インテルとマイクロソフトの明暗

 インテルとマイクロソフトはなぜ明暗を分けたのか。一方は、パソコン用オペレーティング・システム(OS)とビジネス・アプリケーション市場を支配する230億ドル企業のマイクロソフト。もう一方は、パソコン用マイクロプロセッサ市場で同様の影響力を振るう340億ドル企業のインテルである。

 両社が「ウィンテル」の名で称されることからも、この2社がどれほど業界を支配しているかがうかがえる。独占禁止法(以下独禁法)違反の訴訟で標的と見なされることは、火を見るより明らかである。

 しかし、この2社がたどった運命は大きく異なるものとなった。マイクロソフトは略奪的行為を理由に、司法省と10州を超える州の告発を受け、何年にもわたる法廷での闘争に巻き込まれている。

 このような経緯によって、マイクロソフトの社名とビジネスは泥が塗られるかたちとなり、経営陣は混乱し、当惑し、単一企業としての存続自体が疑わしくなってきた。訴訟が最終的にどのように決着するにせよ、マイクロソフトの事業と評判は大きく損われることだろう。

 対照的に、インテルは独禁法違反の訴訟を免れており──いったん訴訟されると長らく世間の注目にさらされてしまう──、その事業は監督当局の干渉をほとんど受けずにきた。

 インテルの成功は幸運によるものではない。入念な計画とひたむきな努力の賜物である。長い歳月を費やして改良されてきた同社の「独禁法対策プログラム」は、メディアや一般の興味をそそるものではないが、インテルの事業戦略に欠かせない要素である。

 一握りの巨大企業がグローバル市場を支配する傾向がますます顕著となる時代、インテルのアプローチは、監督当局の調査対象となりうる企業にとって貴重なモデルとなるだろう。

企業の成長と共に従うべきルールは変わる

 アメリカの反トラスト(独占禁止)政策の法的枠組みができたのは、100年以上前にさかのぼる。1890年にシャーマン反トラスト法において、「複数の州をまたぐ取引および通商を独占すること、または独占を目的として他者と連合もしくは結託すること」が禁止され、競争の基本的な枠組みが規定された。

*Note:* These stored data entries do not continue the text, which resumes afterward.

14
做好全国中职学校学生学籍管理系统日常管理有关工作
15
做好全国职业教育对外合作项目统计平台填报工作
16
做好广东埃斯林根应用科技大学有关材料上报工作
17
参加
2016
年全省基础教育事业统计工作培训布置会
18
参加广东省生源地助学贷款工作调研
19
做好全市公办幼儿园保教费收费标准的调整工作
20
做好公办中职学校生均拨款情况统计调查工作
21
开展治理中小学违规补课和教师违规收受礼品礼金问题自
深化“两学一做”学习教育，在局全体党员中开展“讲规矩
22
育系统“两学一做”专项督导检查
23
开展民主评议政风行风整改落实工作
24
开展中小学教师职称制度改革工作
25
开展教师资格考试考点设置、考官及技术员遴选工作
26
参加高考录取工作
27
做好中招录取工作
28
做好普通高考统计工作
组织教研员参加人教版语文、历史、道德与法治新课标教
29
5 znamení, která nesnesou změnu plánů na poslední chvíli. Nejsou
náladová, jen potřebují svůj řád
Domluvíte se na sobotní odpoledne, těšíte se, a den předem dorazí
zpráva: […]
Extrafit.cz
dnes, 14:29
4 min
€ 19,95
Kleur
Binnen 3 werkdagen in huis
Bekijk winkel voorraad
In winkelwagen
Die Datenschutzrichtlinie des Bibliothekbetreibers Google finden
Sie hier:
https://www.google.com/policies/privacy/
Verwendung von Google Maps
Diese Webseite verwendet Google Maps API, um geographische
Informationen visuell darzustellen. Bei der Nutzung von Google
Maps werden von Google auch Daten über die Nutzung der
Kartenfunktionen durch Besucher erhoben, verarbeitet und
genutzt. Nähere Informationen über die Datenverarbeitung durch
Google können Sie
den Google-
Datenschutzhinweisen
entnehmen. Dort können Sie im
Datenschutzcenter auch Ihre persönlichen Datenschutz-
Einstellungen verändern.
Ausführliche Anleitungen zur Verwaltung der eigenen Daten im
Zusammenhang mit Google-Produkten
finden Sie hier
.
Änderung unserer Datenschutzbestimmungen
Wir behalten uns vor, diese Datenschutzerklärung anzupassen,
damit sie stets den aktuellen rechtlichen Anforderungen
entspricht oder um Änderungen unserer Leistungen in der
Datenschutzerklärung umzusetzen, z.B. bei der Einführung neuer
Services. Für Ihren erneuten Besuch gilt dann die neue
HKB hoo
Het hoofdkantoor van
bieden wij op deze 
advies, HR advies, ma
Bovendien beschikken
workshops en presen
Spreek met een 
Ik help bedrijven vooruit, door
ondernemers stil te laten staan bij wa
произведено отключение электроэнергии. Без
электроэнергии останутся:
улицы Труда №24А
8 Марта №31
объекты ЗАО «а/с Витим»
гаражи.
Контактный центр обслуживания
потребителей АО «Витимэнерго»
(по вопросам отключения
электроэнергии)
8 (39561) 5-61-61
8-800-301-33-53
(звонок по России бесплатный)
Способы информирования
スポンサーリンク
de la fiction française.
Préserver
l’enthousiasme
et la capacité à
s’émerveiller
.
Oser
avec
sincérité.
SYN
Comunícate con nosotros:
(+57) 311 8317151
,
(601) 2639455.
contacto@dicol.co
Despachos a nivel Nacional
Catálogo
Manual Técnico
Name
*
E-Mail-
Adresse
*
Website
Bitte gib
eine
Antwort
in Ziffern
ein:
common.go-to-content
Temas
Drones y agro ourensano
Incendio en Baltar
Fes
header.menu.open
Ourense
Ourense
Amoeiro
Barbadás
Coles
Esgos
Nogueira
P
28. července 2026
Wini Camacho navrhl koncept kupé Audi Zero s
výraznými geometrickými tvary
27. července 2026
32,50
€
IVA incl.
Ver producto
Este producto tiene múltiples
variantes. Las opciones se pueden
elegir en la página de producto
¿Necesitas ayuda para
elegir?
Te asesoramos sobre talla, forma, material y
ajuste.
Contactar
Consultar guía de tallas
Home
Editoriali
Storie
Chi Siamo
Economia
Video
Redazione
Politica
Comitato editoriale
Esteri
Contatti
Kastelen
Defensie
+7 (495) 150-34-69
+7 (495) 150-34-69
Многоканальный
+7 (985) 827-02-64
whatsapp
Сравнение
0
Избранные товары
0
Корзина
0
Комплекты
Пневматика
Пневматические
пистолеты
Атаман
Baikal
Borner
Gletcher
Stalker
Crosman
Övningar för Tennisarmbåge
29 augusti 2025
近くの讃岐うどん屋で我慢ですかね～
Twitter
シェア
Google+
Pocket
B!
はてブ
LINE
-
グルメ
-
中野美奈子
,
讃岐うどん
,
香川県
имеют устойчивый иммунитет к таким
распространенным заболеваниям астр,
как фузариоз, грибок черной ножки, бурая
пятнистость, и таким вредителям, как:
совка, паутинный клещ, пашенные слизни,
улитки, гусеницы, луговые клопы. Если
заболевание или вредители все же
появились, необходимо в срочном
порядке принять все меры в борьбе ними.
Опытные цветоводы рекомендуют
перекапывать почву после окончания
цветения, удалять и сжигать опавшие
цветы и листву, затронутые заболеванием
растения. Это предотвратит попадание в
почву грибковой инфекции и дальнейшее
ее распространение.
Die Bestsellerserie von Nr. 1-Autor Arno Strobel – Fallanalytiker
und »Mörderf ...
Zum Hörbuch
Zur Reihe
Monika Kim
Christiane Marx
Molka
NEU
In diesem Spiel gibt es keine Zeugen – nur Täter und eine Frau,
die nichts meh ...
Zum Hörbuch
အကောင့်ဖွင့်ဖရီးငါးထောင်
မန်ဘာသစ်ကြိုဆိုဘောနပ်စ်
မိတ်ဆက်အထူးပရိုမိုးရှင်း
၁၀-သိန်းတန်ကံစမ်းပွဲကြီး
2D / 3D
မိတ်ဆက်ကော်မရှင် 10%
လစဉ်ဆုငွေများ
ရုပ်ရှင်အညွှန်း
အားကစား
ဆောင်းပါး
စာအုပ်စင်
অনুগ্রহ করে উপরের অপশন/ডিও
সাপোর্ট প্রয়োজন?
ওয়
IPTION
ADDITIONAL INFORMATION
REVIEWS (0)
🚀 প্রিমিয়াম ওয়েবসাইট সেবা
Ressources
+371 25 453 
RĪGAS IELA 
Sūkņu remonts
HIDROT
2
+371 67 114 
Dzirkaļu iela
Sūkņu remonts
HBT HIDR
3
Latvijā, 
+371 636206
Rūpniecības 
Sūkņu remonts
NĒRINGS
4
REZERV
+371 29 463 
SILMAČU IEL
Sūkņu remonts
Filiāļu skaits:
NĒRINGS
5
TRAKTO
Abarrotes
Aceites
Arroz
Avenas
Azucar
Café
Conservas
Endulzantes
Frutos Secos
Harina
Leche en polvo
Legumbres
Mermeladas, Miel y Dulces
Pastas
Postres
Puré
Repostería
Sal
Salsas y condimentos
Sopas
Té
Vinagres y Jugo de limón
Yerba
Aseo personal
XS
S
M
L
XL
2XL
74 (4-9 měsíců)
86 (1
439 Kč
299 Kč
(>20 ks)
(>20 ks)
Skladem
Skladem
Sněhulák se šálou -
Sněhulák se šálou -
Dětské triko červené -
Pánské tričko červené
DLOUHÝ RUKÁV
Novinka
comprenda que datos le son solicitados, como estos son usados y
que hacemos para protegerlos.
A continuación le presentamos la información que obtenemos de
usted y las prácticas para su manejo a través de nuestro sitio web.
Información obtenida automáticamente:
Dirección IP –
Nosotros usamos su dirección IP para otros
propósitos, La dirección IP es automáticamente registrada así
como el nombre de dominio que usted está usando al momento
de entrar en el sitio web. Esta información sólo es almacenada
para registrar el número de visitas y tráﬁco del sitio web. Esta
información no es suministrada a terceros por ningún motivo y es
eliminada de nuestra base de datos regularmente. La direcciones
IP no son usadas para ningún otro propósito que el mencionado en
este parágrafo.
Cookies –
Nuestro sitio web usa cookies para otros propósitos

 これが後年の独禁法──1914年のクレイトン反トラスト法、36年のロビンソン・パットマン法、76年のハート・スコット・ロディノ反トラスト改正法など──の基盤となっている。

 これらの法律は一般に、各業界における支配的な企業の結託、あるいは公正な競争を実質的に阻害するおそれのあるすべての活動を禁止している。具体的には、独占販売契約、入札操作(談合)、略奪的価格設定(競争相手を市場から排除するために不当に低い価格を設定する)、賄賂、抱き合わせ販売、株式の持ち合い、反競争的な企業買収などが挙げられる。